▶ Given data:

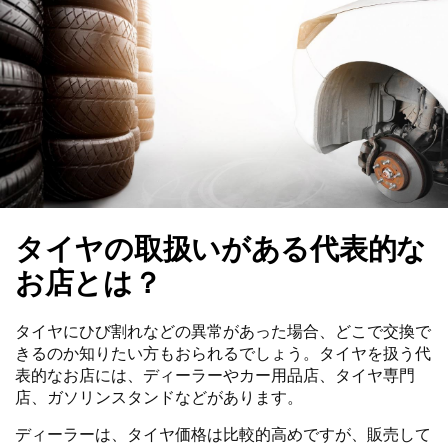
タイヤの取扱いがある代表的な
お店とは？
タイヤにひび割れなどの異常があった場合、どこで交換で
きるのか知りたい方もおられるでしょう。タイヤを扱う代
表的なお店には、ディーラーやカー用品店、タイヤ専門
店、ガソリンスタンドなどがあります。
ディーラーは、タイヤ価格は比較的高めですが、販売して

▶ Activity:
The response is the exact set of lines from the one holding "タイヤにひび割れなどの異常があった場合、どこで交換で" through the last line of the material.

▶ Response area:
タイヤにひび割れなどの異常があった場合、どこで交換で
きるのか知りたい方もおられるでしょう。タイヤを扱う代
表的なお店には、ディーラーやカー用品店、タイヤ専門
店、ガソリンスタンドなどがあります。
ディーラーは、タイヤ価格は比較的高めですが、販売して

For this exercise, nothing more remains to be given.